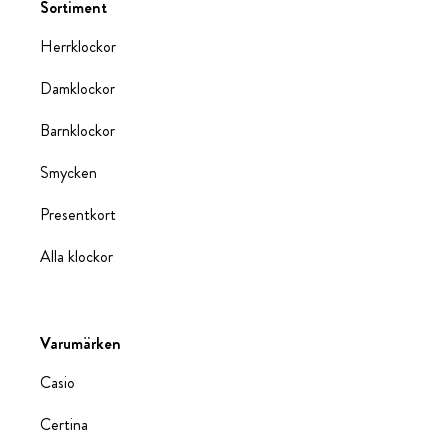
Sortiment
Herrklockor
Damklockor
Barnklockor
Smycken
Presentkort
Alla klockor
Varumärken
Casio
Certina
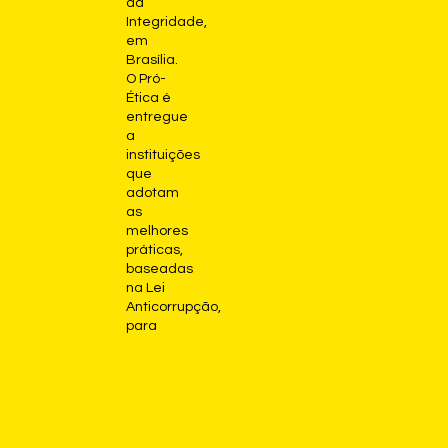
da
Integridade,
em
Brasília.
O Pró-
Ética é
entregue
a
instituições
que
adotam
as
melhores
práticas,
baseadas
na Lei
Anticorrupção,
para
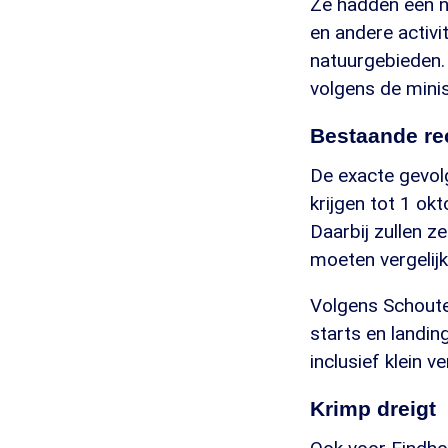
Ze hadden een n
en andere activi
natuurgebieden.
volgens de minis
Bestaande re
De exacte gevolg
krijgen tot 1 ok
Daarbij zullen z
moeten vergelijk
Volgens Schoute
starts en landi
inclusief klein v
Krimp dreigt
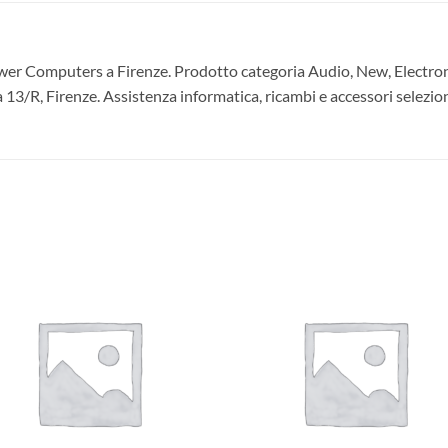
r Computers a Firenze. Prodotto categoria Audio, New, Electroni
ia 13/R, Firenze. Assistenza informatica, ricambi e accessori selezion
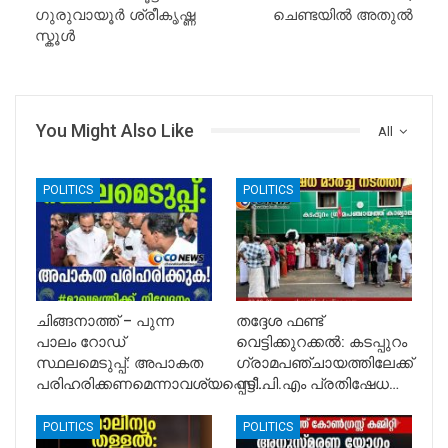
ഗുരുവായൂർ ശ്രീകൃഷ്ണ
ചെണ്ടയിൽ അതുൽ
സ്കൂൾ
You Might Also Like
All
POLITICS
POLITICS
ചിങ്ങനാത്ത് – പുന്ന
തദ്ദേശ ഫണ്ട്
പാലം റോഡ്
വെട്ടിക്കുറക്കൽ: കടപ്പുറം
സ്ഥലമെടുപ്പ്: അപാകത
ഗ്രാമപഞ്ചായത്തിലേക്ക്
പരിഹരിക്കണമെന്നാവശ്യപ്പെട്ട്…
സി.പി.എം പ്രതിഷേധ…
POLITICS
POLITICS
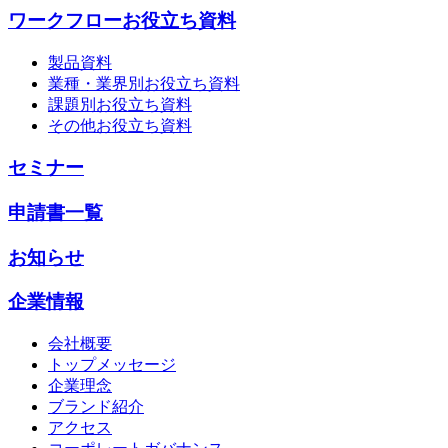
ワークフローお役立ち資料
製品資料
業種・業界別お役立ち資料
課題別お役立ち資料
その他お役立ち資料
セミナー
申請書一覧
お知らせ
企業情報
会社概要
トップメッセージ
企業理念
ブランド紹介
アクセス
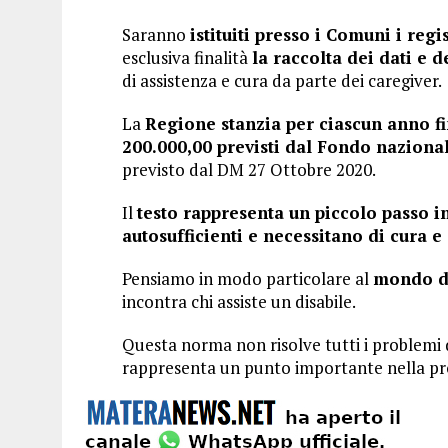
Saranno
istituiti presso i Comuni i regi
esclusiva finalità
la raccolta dei dati e
di assistenza e cura da parte dei caregiver.
La
Regione stanzia per ciascun anno f
200.000,00 previsti dal Fondo nazional
previsto dal DM 27 Ottobre 2020.
Il
testo rappresenta un piccolo passo i
autosufficienti e necessitano di cura e
Pensiamo in modo particolare al
mondo de
incontra chi assiste un disabile.
Questa norma non risolve tutti i problemi 
rappresenta un punto importante nella pro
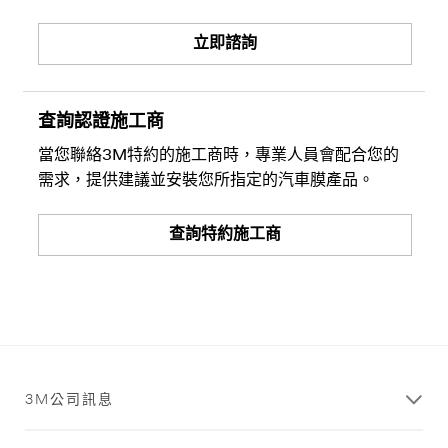
立即諮詢
查詢認證施工商
當您聯絡3M特約的施工商時，專業人員會配合您的
需求，提供建議並安裝您所指定的汽車膜產品。
查詢特約施工商
3M公司訊息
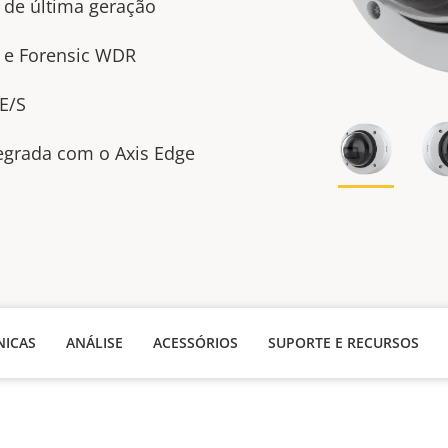
A de última geração
0 e Forensic WDR
E/S
tegrada com o Axis Edge
NICAS
ANÁLISE
ACESSÓRIOS
SUPORTE E RECURSOS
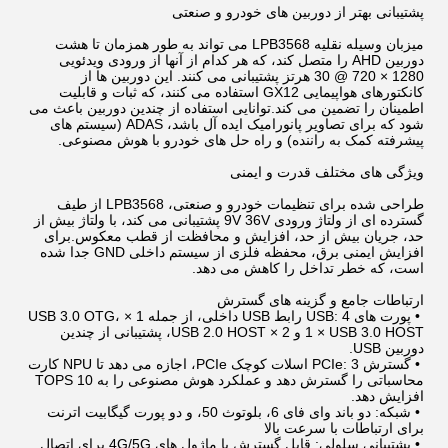
پشتیبانی بهتر از دوربین های خودرو و صنعتی
میزبان وسیله نقلیه LPB3568 می تواند به طور همزمان تا هشت
دوربین AHD را متصل کند، که هر کدام از آنها از ورودی ویدئویی
1280 × 720 @ 30 هرتز پشتیبانی می کنند. این دوربین ها از
کانکتورهای هواپیمایی GX12 استفاده می کنند، که ثبات و قابلیت
اطمینان را تضمین می کند.توانایی استفاده از چندین دوربین باعث می
شود که برای تصاویر پانورامیک ایده آل باشد، ADAS (سیستم های
پیشرفته کمک به راننده) و راه حل های خودرو با هوش مصنوعی.
ویژگی های مختلف قدرت و ایمنی
طراحی شده برای تنظیمات خودرو و صنعتی، LPB3568 از طیف
گسترده ای از ولتاژ ورودی 9V 36V پشتیبانی می کند، با ولتاژ بیش از
حد، جریان بیش از حد، افزایش و محافظت از قطب معکوس.برای
افزایش ایمنی برق، محفظه فلزی از سیستم داخلی GND جدا شده
است، که خطر تداخل را کاهش می دهد.
ارتباطات جامع و گزینه های گسترش
•
پورت های USB: 4 رابط USB داخلی، از جمله 1 × USB 3.0 OTG،
1 × USB 3.0 HOST و 2 × USB 2.0 HOST، پشتیبانی از چندین
دوربین USB.
•
گسترش PCIe: 3 اسلات کوچک PCIe، اجازه می دهد تا NPU کارت
محاسباتی را گسترش دهد و عملکرد هوش مصنوعی را به 10 TOPS
افزایش دهد.
•
شبکه: دو باند وای فای 6، بلوتوث 50، و دو پورت گیگابیت اترنت
برای ارتباطات با سرعت بالا
•
پشتیبانی سلولی: قابل گسترش با ماژول های 4G/5G برای اتصال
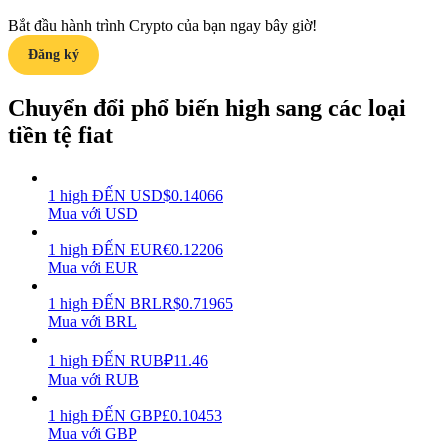
Bắt đầu hành trình Crypto của bạn ngay bây giờ!
Earn
Đăng ký
Chuyển đổi phổ biến high sang các loại
tiền tệ fiat
1
high
ĐẾN
USD
$
0.14066
Mua với USD
Power Piggy
1
high
ĐẾN
EUR
€
0.12206
Mua với EUR
Làm cho tài sản của bạn tăng giá trị đều đặn
1
high
ĐẾN
BRL
R$
0.71965
Mua với BRL
1
high
ĐẾN
RUB
₽
11.46
Mua với RUB
1
high
ĐẾN
GBP
£
0.10453
Mua với GBP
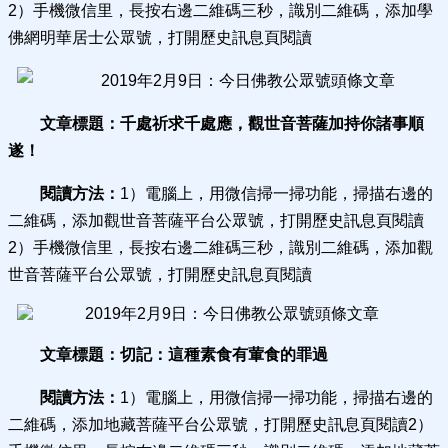
2）手機微信里，長按右邊二維碼三秒，識別二維碼，添加學
佛網明華居士公眾號，打開歷史訊息頁閱讀
文章標題：
千處祈求千處應，觀世音菩薩加持你諸事順
遂！
閱讀方法：
1）電腦上，用微信掃一掃功能，掃描右邊的
二維碼，添加觀世音菩薩平台公眾號，打開歷史訊息頁閱讀
2）手機微信里，長按右邊二維碼三秒，識別二維碼，添加觀
世音菩薩平台公眾號，打開歷史訊息頁閱讀
文章標題：
切記：這種素食有葷食的罪過
閱讀方法：
1）電腦上，用微信掃一掃功能，掃描右邊的
二維碼，添加地藏菩薩平台公眾號，打開歷史訊息頁閱讀2）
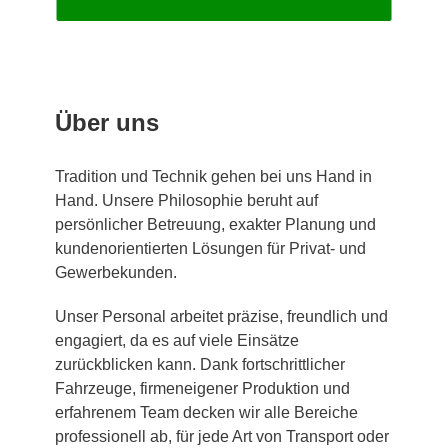
Über uns
Tradition und Technik gehen bei uns Hand in
Hand. Unsere Philosophie beruht auf
persönlicher Betreuung, exakter Planung und
kundenorientierten Lösungen für Privat- und
Gewerbekunden.
Unser Personal arbeitet präzise, freundlich und
engagiert, da es auf viele Einsätze
zurückblicken kann. Dank fortschrittlicher
Fahrzeuge, firmeneigener Produktion und
erfahrenem Team decken wir alle Bereiche
professionell ab, für jede Art von Transport oder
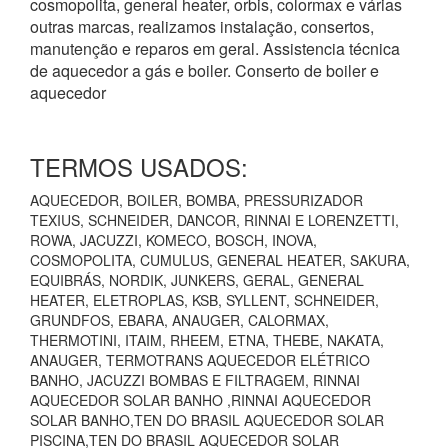
cosmopolita, general heater, orbis, colormax e várias
outras marcas, realizamos instalação, consertos,
manutenção e reparos em geral. Assistencia técnica
de aquecedor a gás e boiler. Conserto de boiler e
aquecedor
TERMOS USADOS:
AQUECEDOR, BOILER, BOMBA, PRESSURIZADOR
TEXIUS, SCHNEIDER, DANCOR, RINNAI E LORENZETTI,
ROWA, JACUZZI, KOMECO, BOSCH, INOVA,
COSMOPOLITA, CUMULUS, GENERAL HEATER, SAKURA,
EQUIBRÁS, NORDIK, JUNKERS, GERAL, GENERAL
HEATER, ELETROPLAS, KSB, SYLLENT, SCHNEIDER,
GRUNDFOS, EBARA, ANAUGER, CALORMAX,
THERMOTINI, ITAIM, RHEEM, ETNA, THEBE, NAKATA,
ANAUGER, TERMOTRANS AQUECEDOR ELÉTRICO
BANHO, JACUZZI BOMBAS E FILTRAGEM, RINNAI
AQUECEDOR SOLAR BANHO ,RINNAI AQUECEDOR
SOLAR BANHO,TEN DO BRASIL AQUECEDOR SOLAR
PISCINA,TEN DO BRASIL AQUECEDOR SOLAR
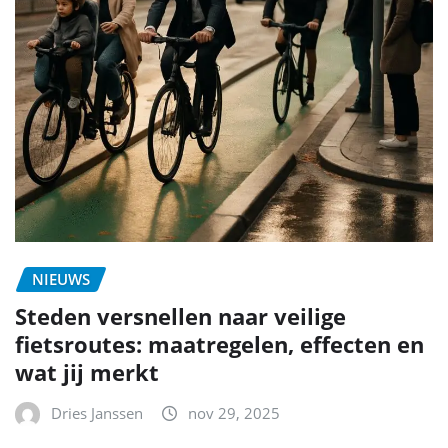
NIEUWS
Steden versnellen naar veilige
fietsroutes: maatregelen, effecten en
wat jij merkt
Dries Janssen
nov 29, 2025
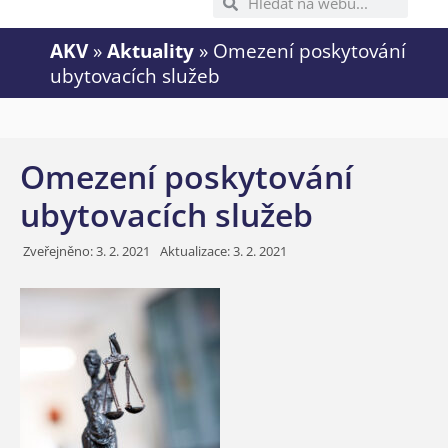
AKV
»
Aktuality
»
Omezení poskytování
ubytovacích služeb
Omezení poskytování
ubytovacích služeb
Zveřejněno:
3. 2. 2021
Aktualizace: 3. 2. 2021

--

Only what runs from the line holding "fietsroutes: maatregelen, effecten en" through the end of the entries above is to be given again, exactly, with every picture omitted.

Output of the exercise:
fietsroutes: maatregelen, effecten en
wat jij merkt
Dries Janssen
nov 29, 2025
AKV
»
Aktuality
»
Omezení poskytování
ubytovacích služeb
Omezení poskytování
ubytovacích služeb
Zveřejněno:
3. 2. 2021
Aktualizace: 3. 2. 2021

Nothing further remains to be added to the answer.